遠距離恋愛 彼女の決断

遠距離恋愛 彼女の決断 “Going the Distance”

監督:ナネット・バースタイン

出演:ドリュー・バリモア、ジャスティン・ロング、チャーリー・デイ、
   ジェイソン・サダイキス、クリスティーナ・アップルゲイト、
   ジム・ガフィガン、ロン・リヴィングストン、レイトン・ミースター

評価:★★




 映画には短くない歴史があって、映画になるような恋愛のパターンは出尽くしてしまった感がある。インターネットの普及によって生まれた恋愛形式がアッという間に当たり前になってしまったように、時代を映した恋愛もすぐさま普遍的なそれになる。『遠距離恋愛 彼女の決断』はタイトル通り、遠距離恋愛を取り上げたもので、それこそこれまで何度でも語られてきた恋愛の形と言える。つまりフツーの題材。

 題材がフツーならば、魅せ方を工夫するものだけれど、この映画はどこまでもフツーだった。出てくる男女がフツーだし、出会いもフツー。恋が生まれる過程もフツーならば、遠距離に悩む姿もフツー。遠距離恋愛特有の問題もフツー。撮影も編集も衣装も音楽もフツー。ほとんどフツーの嵐状態。ただ、フツーを丁寧に積み重ねていくことで、フツーよりちょっとだけ上の面白さを見つけている。男の気持ちも女の気持ちもしっかり分かる。それゆえに隣の友達的な面白さが浮かび上がっている。ありふれた、でも誰でも感情移入できる恋愛心理。いや、別にすごく面白いわけでもないんだけど。…って褒めているんだか貶してるんだか。

 …というわけで全てがそこそこのレヴェルでまとめられているのだけれど、終始ちょっと落ち着かない気分になるのも事実。それは多分、フツーを装飾する部分に宙ぶらりんの印象があったからだ。男側には悪友ふたり、女側には姉がいて、その恋を見守りながら笑いを振り撒くのだけれど、悪友たちが下ネタを連発し、姉が潔癖症から来る笑いを連打する。主人公男女はそれに包まれているばかりで、彼ら自身が笑いの真ん中に入っていくことがほとんどないのだ。中盤にあるサンフランシスコで再会したふたりがキッチンでセックスで雪崩れ込む際のような身体を張った笑いを彼方此方に散りばめてくれないと、恋愛ストーリーと笑いが分離したような気持ちになってしまう。それぞれのキャラクターの役割がはっきり分かれているので、余計にそう思うのだろう。男がレコード会社勤務で女が記者志望という設定も、遠距離恋愛の理由以上の絡ませ方をしてくれないと、中途半端というもの。

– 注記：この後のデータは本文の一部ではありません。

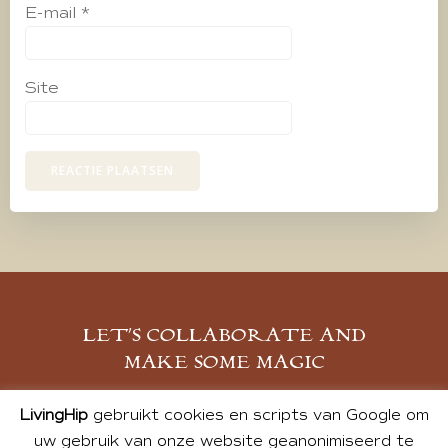
E-mail
*
Site
LET’S COLLABORATE AND
MAKE SOME MAGIC
MELD JE AAN
LivingHip
gebruikt cookies en scripts van Google om
uw gebruik van onze website geanonimiseerd te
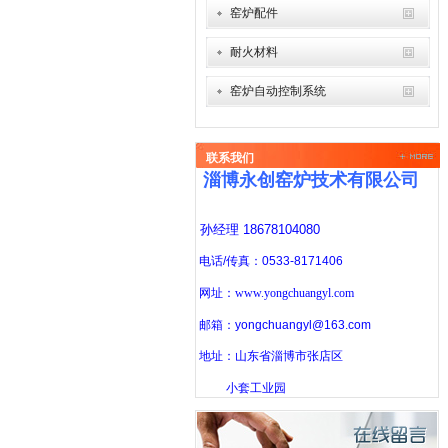
窑炉配件
耐火材料
窑炉自动控制系统
联系我们
淄博永创窑炉技术有限公司
孙经理 18678104080
电话/传真：0533-8171406
网址：www.yongchuangyl.com
邮箱：yongchuangyl@163.com
地址：山东省淄博市张店区
小套工业园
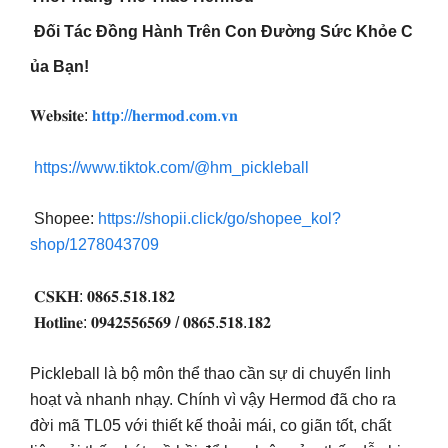
Đối Tác Đồng Hành Trên Con Đường Sức Khỏe C
ủa Bạn!
𝐖𝐞𝐛𝐬𝐢𝐭𝐞:
𝐡𝐭𝐭𝐩://𝐡𝐞𝐫𝐦𝐨𝐝.𝐜𝐨𝐦.𝐯𝐧
https://www.tiktok.com/@hm_pickleball
Shopee:
https://shopii.click/go/shopee_kol?
shop/1278043709
𝐂𝐒𝐊𝐇: 𝟎𝟖𝟔𝟓.𝟓𝟏𝟖.𝟏𝟖𝟐
𝐇𝐨𝐭𝐥𝐢𝐧𝐞: 𝟎𝟗𝟒𝟐𝟓𝟓𝟔𝟓𝟔𝟗 / 𝟎𝟖𝟔𝟓.𝟓𝟏𝟖.𝟏𝟖𝟐
Pickleball là bộ môn thể thao cần sự di chuyển linh
hoạt và nhanh nhạy. Chính vì vậy Hermod đã cho ra
đời mã TL05 với thiết kế thoải mái, co giãn tốt, chất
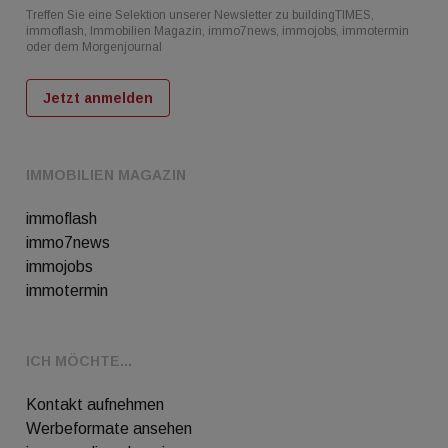
Treffen Sie eine Selektion unserer Newsletter zu buildingTIMES,
immoflash, Immobilien Magazin, immo7news, immojobs, immotermin
oder dem Morgenjournal
Jetzt anmelden
IMMOBILIEN MAGAZIN
immoflash
immo7news
immojobs
immotermin
ICH MÖCHTE...
Kontakt aufnehmen
Werbeformate ansehen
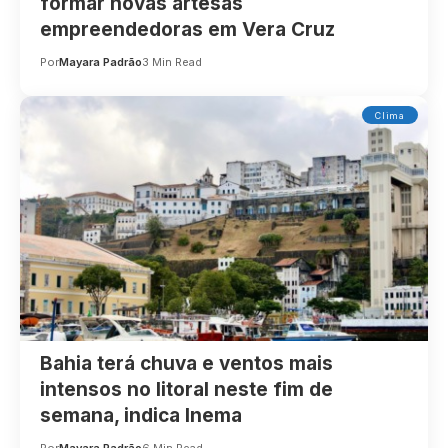
formar novas artesãs
empreendedoras em Vera Cruz
Por
Mayara Padrão
3 Min Read
Clima
Bahia terá chuva e ventos mais
intensos no litoral neste fim de
semana, indica Inema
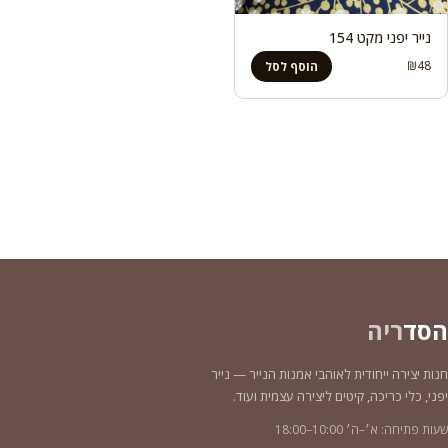
נייר יפני מקט 154
₪
48
הוסף לסל
הסד
ריה
חנות יצירה ייחודית לאוהבי אמנות הנייר — נייר
יפני, כלי כריכה, קיטים ליצירה עצמית ועוד.
שעות פתיחה: א׳–ה׳ 10:00–18:00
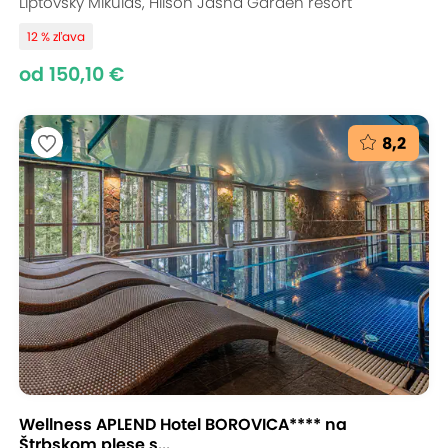
Liptovský Mikuláš, Hilson Jasná Garden resort
12 % zľava
od 150,10 €
8,2
Wellness APLEND Hotel BOROVICA**** na
Štrbskom plese s...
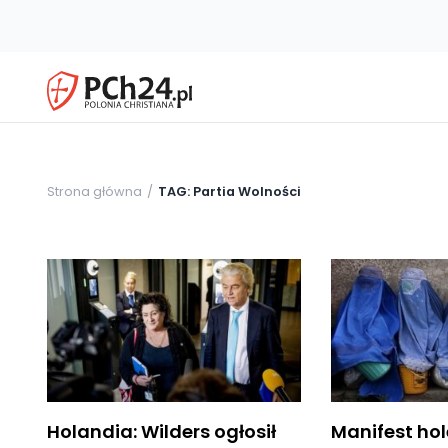
Strona główna
TAG: Partia Wolności
Holandia: Wilders ogłosił
Manifest ho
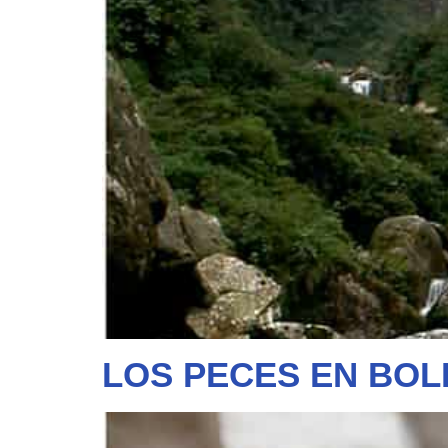
LOS PECES EN BOLI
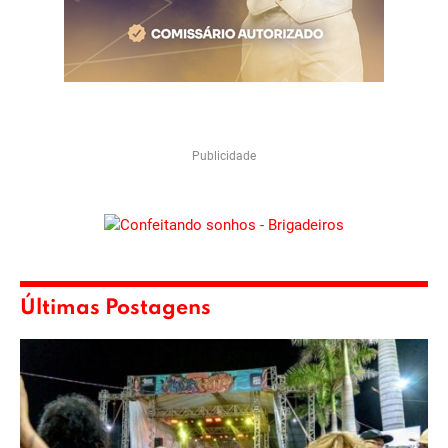
Publicidade
Últimas Postagens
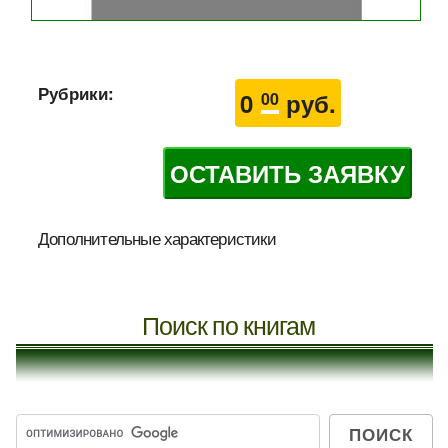
Рубрики:
0
руб.
00
ОСТАВИТЬ ЗАЯВКУ
Дополнительные характеристики
Поиск по книгам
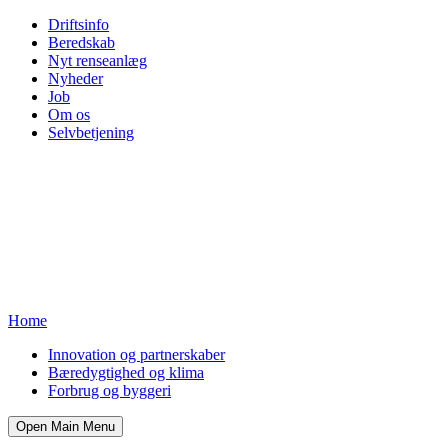
Driftsinfo
Beredskab
Nyt renseanlæg
Nyheder
Job
Om os
Selvbetjening
Home
Innovation og partnerskaber
Bæredygtighed og klima
Forbrug og byggeri
Open Main Menu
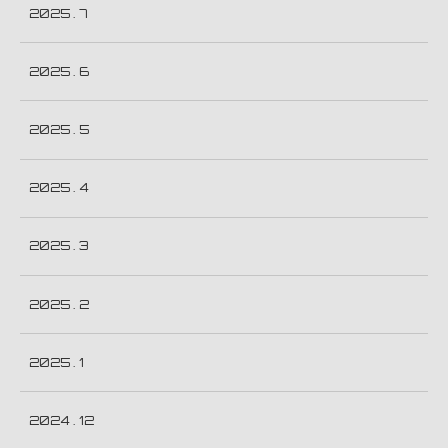
2025 . 7
2025 . 6
2025 . 5
2025 . 4
2025 . 3
2025 . 2
2025 . 1
2024 . 12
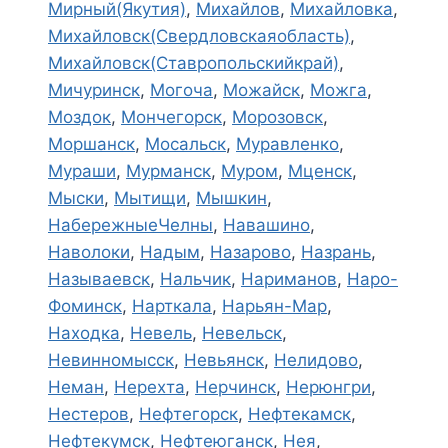
Мирный(Якутия)
,
Михайлов
,
Михайловка
,
Михайловск(Свердловскаяобласть)
,
Михайловск(Ставропольскийкрай)
,
Мичуринск
,
Могоча
,
Можайск
,
Можга
,
Моздок
,
Мончегорск
,
Морозовск
,
Моршанск
,
Мосальск
,
Муравленко
,
Мураши
,
Мурманск
,
Муром
,
Мценск
,
Мыски
,
Мытищи
,
Мышкин
,
НабережныеЧелны
,
Навашино
,
Наволоки
,
Надым
,
Назарово
,
Назрань
,
Называевск
,
Нальчик
,
Нариманов
,
Наро-
Фоминск
,
Нарткала
,
Нарьян-Мар
,
Находка
,
Невель
,
Невельск
,
Невинномысск
,
Невьянск
,
Нелидово
,
Неман
,
Нерехта
,
Нерчинск
,
Нерюнгри
,
Нестеров
,
Нефтегорск
,
Нефтекамск
,
Нефтекумск
,
Нефтеюганск
,
Нея
,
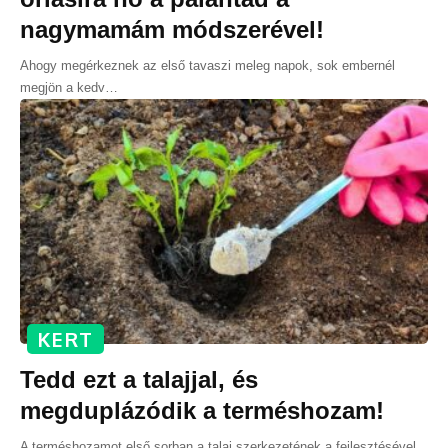
nagymamám módszerével!
Ahogy megérkeznek az első tavaszi meleg napok, sok embernél
megjön a kedv
…
KERT
Tedd ezt a talajjal, és
megduplázódik a terméshozam!
A terméshozamot első sorban a talaj szerkezetének a fejlesztésével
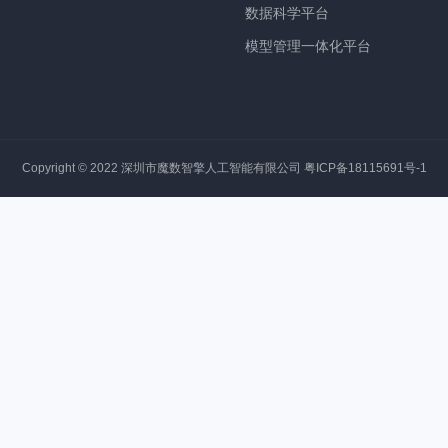
数据科学平台
模型管理一体化平台
Copyright © 2022 深圳市魔数智擎人工智能有限公司
粤ICP备18115691号-1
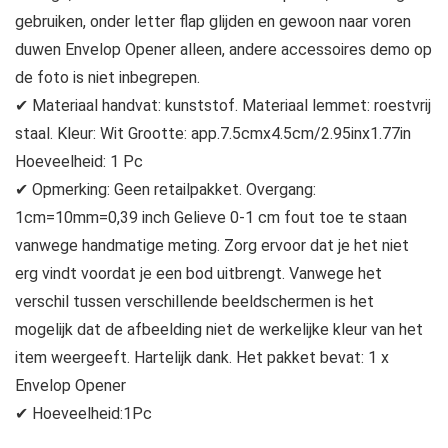
gebruiken, onder letter flap glijden en gewoon naar voren
duwen Envelop Opener alleen, andere accessoires demo op
de foto is niet inbegrepen.
✔ Materiaal handvat: kunststof. Materiaal lemmet: roestvrij
staal. Kleur: Wit Grootte: app.7.5cmx4.5cm/2.95inx1.77in
Hoeveelheid: 1 Pc
✔ Opmerking: Geen retailpakket. Overgang:
1cm=10mm=0,39 inch Gelieve 0-1 cm fout toe te staan
vanwege handmatige meting. Zorg ervoor dat je het niet
erg vindt voordat je een bod uitbrengt. Vanwege het
verschil tussen verschillende beeldschermen is het
mogelijk dat de afbeelding niet de werkelijke kleur van het
item weergeeft. Hartelijk dank. Het pakket bevat: 1 x
Envelop Opener
✔ Hoeveelheid:1Pc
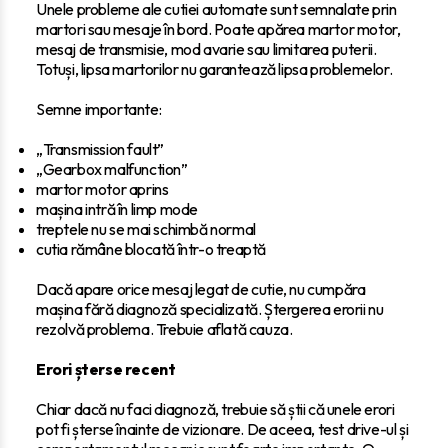
Unele probleme ale cutiei automate sunt semnalate prin
martori sau mesaje în bord. Poate apărea martor motor,
mesaj de transmisie, mod avarie sau limitarea puterii.
Totuși, lipsa martorilor nu garantează lipsa problemelor.
Semne importante:
„Transmission fault”
„Gearbox malfunction”
martor motor aprins
mașina intră în limp mode
treptele nu se mai schimbă normal
cutia rămâne blocată într-o treaptă
Dacă apare orice mesaj legat de cutie, nu cumpăra
mașina fără diagnoză specializată. Ștergerea erorii nu
rezolvă problema. Trebuie aflată cauza.
Erori șterse recent
Chiar dacă nu faci diagnoză, trebuie să știi că unele erori
pot fi șterse înainte de vizionare. De aceea, test drive-ul și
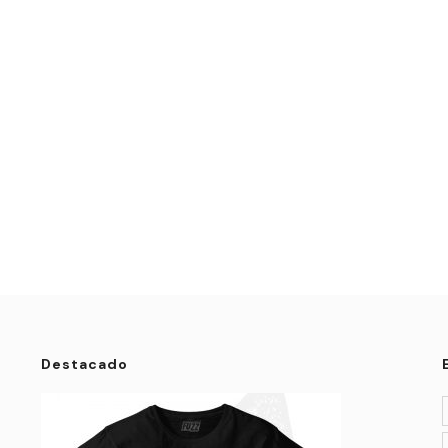
Destacado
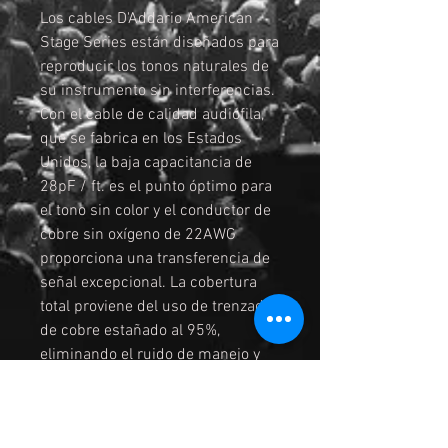
Los cables D'Addario American
Stage Series están diseñados para
reproducir los tonos naturales de
su instrumento sin interferencias.
Con el cable de calidad audiófila,
que se fabrica en los Estados
Unidos, la baja capacitancia de
28pF / ft. es el punto óptimo para
el tono sin color y el conductor de
cobre sin oxígeno de 22AWG
proporciona una transferencia de
señal excepcional. La cobertura
total proviene del uso de trenzado
de cobre estañado al 95%,
eliminando el ruido de manejo y
rechazando las interferencias.
Utilizando solo los mejores
materiales, diseños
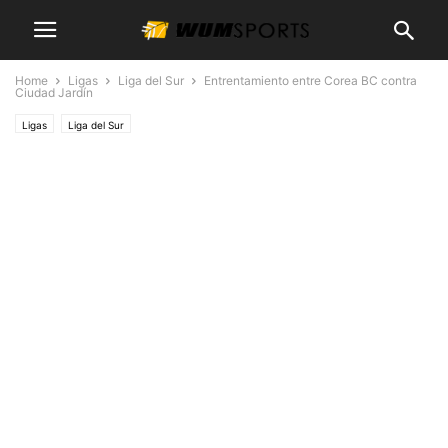
Home
Ligas
Liga del Sur
Entrentamiento entre Corea BC contra
Ciudad Jardín
Ligas
Liga del Sur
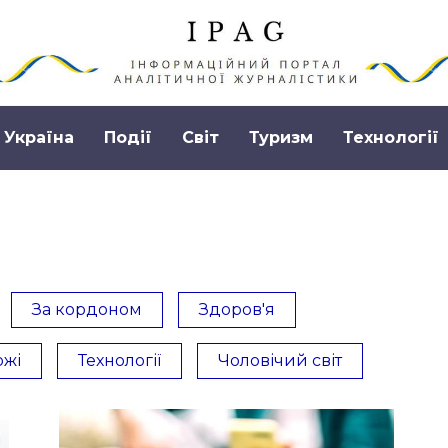
Україна
Події
Світ
Туризм
Технології
За кордоном
Здоров'я
ожі
Технології
Чоловічий світ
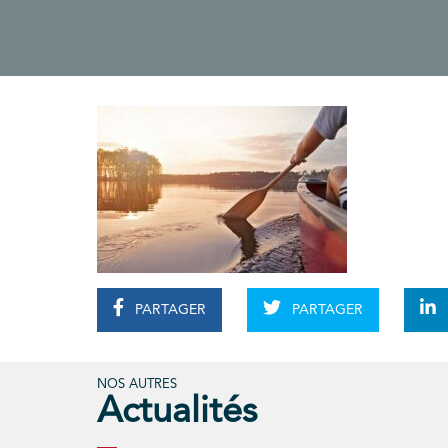
PARTAGER
PARTAGER
NOS AUTRES
Actualités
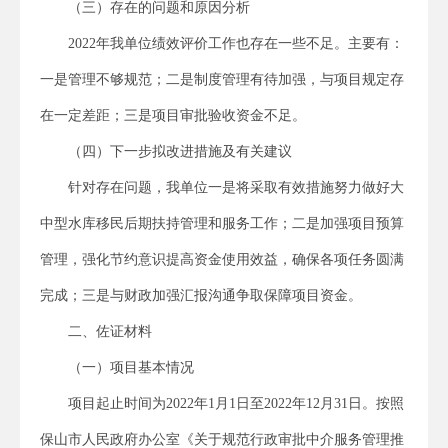
（三）存在的问题和原因分析
2022年我单位绩效评价工作也存在一些不足。主要有：
一是管理不够规范；二是制度管理有待加强，与项目规定存
在一定差距；三是项目审批验收资金不足。
（四）下一步拟改进措施及有关建议
针对存在问题，我单位一是将采取有效措施努力做好大
中型水库移民后期扶持管理和服务工作；二是加强项目预算
管理，强化节约意识提高资金使用效益，确保各项任务圆满
完成；三是与财政加强汇报沟通争取保障项目资金。
二、佐证材料
（一）项目基本情况
项目起止时间为2022年1月1日至2022年12月31日。按照
保山市人民政府办公室《关于规范行政审批中介服务管理推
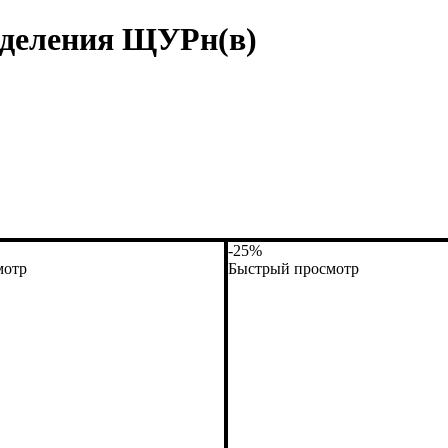
еделения ЩУРн(в)
-25%
мотр
Быстрый просмотр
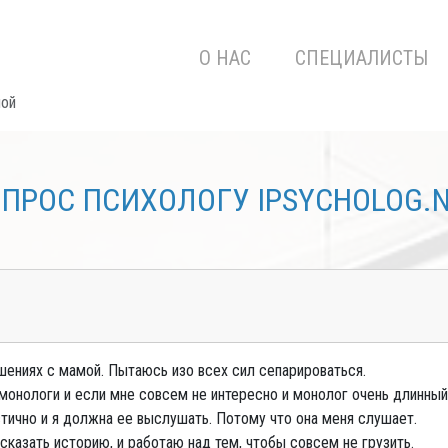
О НАС
СПЕЦИАЛИСТЫ
мой
ПРОС ПСИХОЛОГУ IPSYCHOLOG.
шениях с мамой. Пытаюсь изо всех сил сепарироваться.
 монологи и если мне совсем не интересно и монолог очень длинны
истично и я должна ее выслушать. Потому что она меня слушает.
ссказать историю, и работаю над тем, чтобы совсем не грузить.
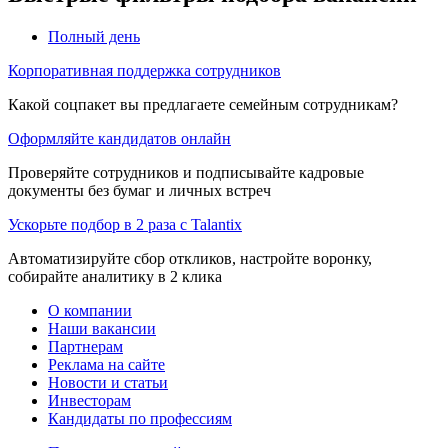
Полный день
Корпоративная поддержка сотрудников
Какой соцпакет вы предлагаете семейным сотрудникам?
Оформляйте кандидатов онлайн
Проверяйте сотрудников и подписывайте кадровые
документы без бумаг и личных встреч
Ускорьте подбор в 2 раза с Talantix
Автоматизируйте сбор откликов, настройте воронку,
собирайте аналитику в 2 клика
О компании
Наши вакансии
Партнерам
Реклама на сайте
Новости и статьи
Инвесторам
Кандидаты по профессиям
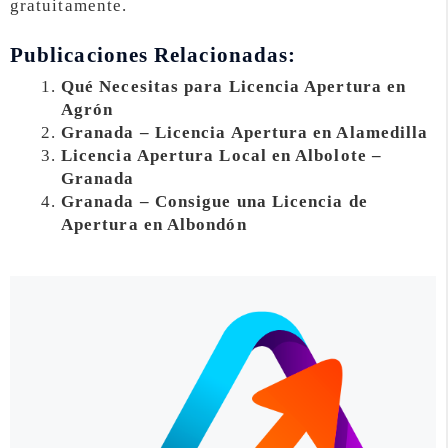
gratuitamente.
Publicaciones Relacionadas:
Qué Necesitas para Licencia Apertura en
Agrón
Granada – Licencia Apertura en Alamedilla
Licencia Apertura Local en Albolote –
Granada
Granada – Consigue una Licencia de
Apertura en Albondón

 ドリュー・バリモアを起用して最近流行りの下ネタコメディのセンを狙ったフシもあるのだけれど、これも不発気味だ。バリモアにはキャメロン・ディアスやキャサリン・ハイグルのような大胆さがなくて、ちょっと残念。ぶっ飛んだ下ネタに走っても下品には映らないタイプなのに。最初の方は女子プロレスラー風だったのが、徐々に愛らしくなっていったのにはホッとしたけれど。

 ただその分、ジャスティン・ロングは奮闘。バリモアの分も脱いで意外にオタク的でない身体を披露している。ちょっと前まではロングの良さがちっとも分からなかったのだけど、最近は悪くないと思えるようになった。誠実さに嘘臭さがなくて、ひょっとすると女が一緒にいていちばん安心するタイプなのかもしれない。ちょいと安めな風貌も良いところなのだろう。ある展開があってバリモアに見られないように涙を流す場面には不覚にもグッと来てしまった。

 それにしてもふたりの恋の落としどころは、本当にそれで良いのだろうか。どこまでもフツーを貫き通すのが良いところなのだろうか。映画にする必要があったのかと思うほどにフツー。せめて最後ぐらい大逆転の新しい発想で爽快感を引き出して欲しかった。